Does it lower your death benefit? For how long? (I’m only 27, so not too concerned about that part. Maybe I should be, lol.)
Do you report it on your taxes?
How long does it take to pay off, and does it raise your premium until it’s paid off?

Please put your answer in “dummy-speak,” as I am a writer, not a financial analyst . . .

Thanks all!

4 Thoughts on What are the financial implications of borrowing against your life insurance?
  1. Reply
    August 19, 2011 at 6:56 am

    It has nothing to do with your credit score. Any death benefit payment will be reduced by the amount you still owe on the loan. Only whole life policies have any cash value against which you can borrow. There is no such option with term insurance.

  2. Reply
    August 19, 2011 at 7:19 am

    You can only borrow up to a small portion of what you’ve paid into it, so it’s actually your own money, that you’re borrowing back.

    Yes, it lowers your death benefit, until you pay it back.

    You don’t report it on taxes, because it’s your own money, that you paid in.

    You don’t HAVE to pay it off at all, ever. But if you don’t, with interest, your policy will cancel out.

    See, if you buy $ 1,000,000 life insurance, maybe it’s costing you $ 3,000 a year. $ 300 of that money that you pay for the insurance, goes to ‘cash value’. You can borrow usually 80% of the cash value. Once you have the policy 10 years, and you’ve paid in $ 30,000, you probably have $ 3,000 of “cash value” you can borrow. You NEVER have to pay it back, but if you die with it unpaid, they subtract that amount from your payout. And, they subtract 8% interest on that money – which the insurance company keeps per year – from the cash value as you keep paying in your premiums each year.

    When you stop paying the premiums, and have no cash value left, the policy cancels.

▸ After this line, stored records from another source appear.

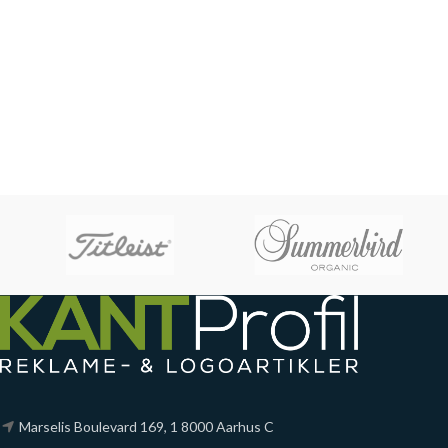
Marselis Boulevard 169, 1 8000 Aarhus C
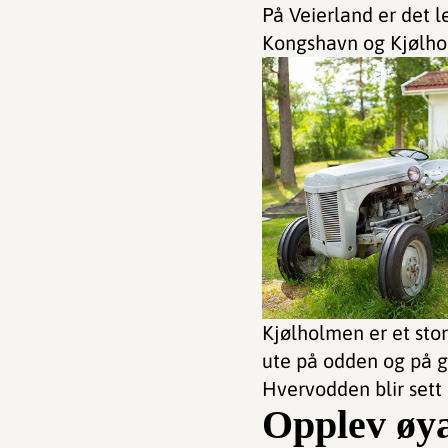
På Veierland er det 
Kongshavn og Kjølho
Kjølholmen er et stor
ute på odden og på gr
Hvervodden blir sett
Opplev øya 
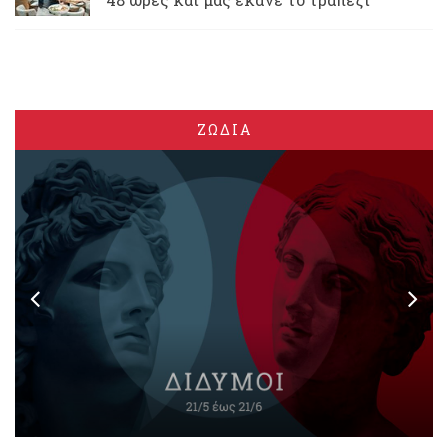
ΖΩΔΙΑ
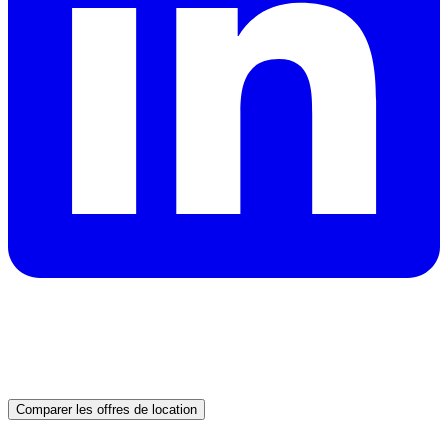
Besoin d’une voiture à Dubaï ?
Obtenez des devis instantanés de loueurs fiables et réservez
le véhicule idéal dès aujourd’hui.
Comparer les offres de location
Advertisement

    *numbers are rounded to make easy examples because my brain is tired.*

  3. Reply
    Lauren F
    August 19, 2011 at 7:53 am

    If it is term life insurance, you can’t borrow against it. If it is whole life insurance, you can borrow up to a certain amount of cash value, but they will charge you interest on the amount borrowed (about 8% – 10% depending on the policy). And, if you don’t make any payments on it, the interest due will be paid by another “borrow” on the loan, which then itself has interest charged. If you do this long enough in theory you could wipe out all of the death benefit on your policy.

    If you die with a loan outstanding,the loan plus all unpaid interest will be taken off the top before your heirs get anything. So, yes, it cuts into the death benefit.

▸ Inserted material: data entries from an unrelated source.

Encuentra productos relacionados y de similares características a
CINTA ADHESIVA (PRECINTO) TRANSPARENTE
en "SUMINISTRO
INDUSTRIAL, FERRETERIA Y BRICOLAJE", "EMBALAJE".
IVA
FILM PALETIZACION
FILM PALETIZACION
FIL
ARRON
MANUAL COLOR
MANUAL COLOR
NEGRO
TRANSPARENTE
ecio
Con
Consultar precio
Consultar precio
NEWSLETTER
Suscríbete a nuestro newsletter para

    It doesn’t hurt your credit score.

    It’s not a bad way to borrow for a short term emergency, but it can be expensive as the interest rate is higher than what you might pay, and if you don’t have the discipline to pay it back, the interest eats away for a long time.

  4. Reply
    August 19, 2011 at 8:04 am

    Everyone here is WRONG in one way or another…here are some CORRECT answers…

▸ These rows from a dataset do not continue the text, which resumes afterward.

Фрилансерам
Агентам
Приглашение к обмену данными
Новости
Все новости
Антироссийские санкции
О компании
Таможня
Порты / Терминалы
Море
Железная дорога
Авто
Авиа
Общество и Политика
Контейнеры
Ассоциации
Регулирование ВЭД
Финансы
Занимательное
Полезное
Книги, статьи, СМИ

    -Has nothing to do with credit

    -You actually ask the question correctly “borrow AGAINST your life insurance” This doesn’t mean you’re borrowing your own money. It means that you can get a loan using your policy’s cash value as COLLATERAL. The cash value is an asset (can be listed as such on loans/mortgage applications etc.) The cash value builds up and can be used in this situation as a living benefit. In other words, you don’t need to die to get access to the money.

    -The only time you need to report it on your taxes is if you lapse the policy and have taken out more than you put in. Contrary to what our resident “Top ‘incorrect’ Contributor” says, it’s certainly possible to have a lot more in your cash value than what you put in over time. She’s just plain WRONG, as are many others on here.

    -It takes as long as you want it to. You don’t need to pay it off, but if you pay nothing and took a large chunk of cash value out, depending on the type of policy it is, you could lapse out the policy. However, most insurers want you to continue on with the policy and will advise you on how to avoid this.